Take the children on field trips. Any time children go some place, especially some place new to them, they can learn something. Even if it is just a walk around the block, children can learn something new if you talk with them. Point out things they might not notice. Explain events that are taking place. Answer the questions the children have and praise them for looking and learning. Before you go to a place the children have never been, such as a zoo or a museum, discuss what they will be seeing and learning. After the trip, have the children talk about their experiences.

Teacher Talk

See that sign? It says stop. "S-t-o-p."
Look! You see the round, brown thing up there in the branches? That's a bird's nest up in the tree. I wonder if there are any baby birds in the nest?
See that bulldozer? It's that big machine with a big blade in front of it. It's clearing out a place where they're going to build a new house.
Today, we're going to go to a special park. There are some statues in the park. Before we go, let's look at some pictures of statues and talk about them. When we get back, I want you to tell me what statues you saw.
Provide a variety of materials for your children to explore. For example, wire, cardboard, water, tubes, tissue paper, and funnels.

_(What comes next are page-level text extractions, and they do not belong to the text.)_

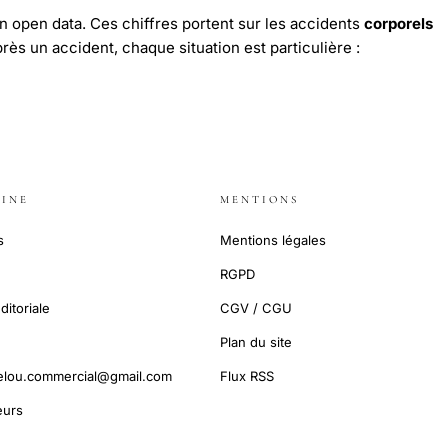
n open data. Ces chiffres portent sur les accidents
corporels
près un accident, chaque situation est particulière :
INE
MENTIONS
s
Mentions légales
RGPD
ditoriale
CGV / CGU
Plan du site
elou.commercial@gmail.com
Flux RSS
urs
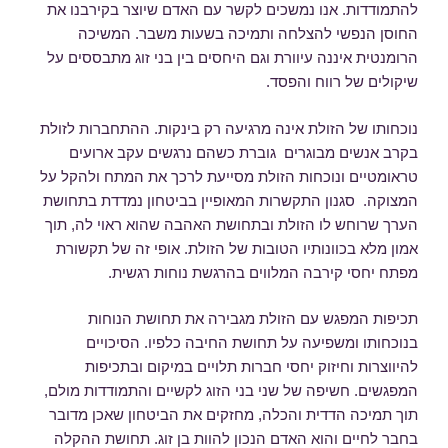
להתמודדות. אנו נמשכים לקשר עם האדם שיוצר בקירבנו את
החוסן הנפשי להצלחה ותמיכה בשעות משבר. המשיכה
הרומנטית איננה עיוורת וגם היחסים בין בני זוג מתבססים על
שיקולים של רווח והפסד.
נוכחותו של הזולת אינה מרגיעה רק בינקות. ההתחברות לזולת
בקרב אנשים מבוגרים גוברת כשהם נרגשים עקב ארועים
טראומטיים ונוכחות הזולת מסייעת לרכך את המתח ולהקל על
המצוקה. סגנון התקשרות המאופיין בביטחון נמדדת בתחושת
הערך שרוחש לו הזולת ובתחושת האהבה שהוא ראוי לה, תוך
אמון מלא בכוונותיו הטובות של הזולת. אופי זה של תקשורת
מפתח יחסי קירבה המלווים בהרגשת נוחות רגשית.
תכיפות המפגש עם הזולת מגבירה את תחושת הנוחות
בנוכחותו ומשפיעה על תחושת החיבה כלפיו. הסיכויים
להיווצרות וחיזוק יחסי חברות תלויים במיקום ובתכיפות
המפגשים. חשיפה של שני בני הזוג לקשיים והתמודדות מולם,
תוך תמיכה הדדית והכלה, מחזקים את הביטחון שאכן מדובר
בחבר לחיים והוא האדם הנכון להוות בן זוג. תחושת ההקלה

Invite visitors to your classroom.

Classroom visitors can teach your children a great deal. They can bring interesting objects or animals to talk about with the children. Visitors can talk about their jobs or their hobbies or show pictures of faraway places they have seen or tell stories about life long ago.

Adapted from U.S. Department of Education and U.S. Department of Health and Human Services, Early Childhood-Head Start Task Force, Teaching Our Youngest, Washington, D.C., 2002.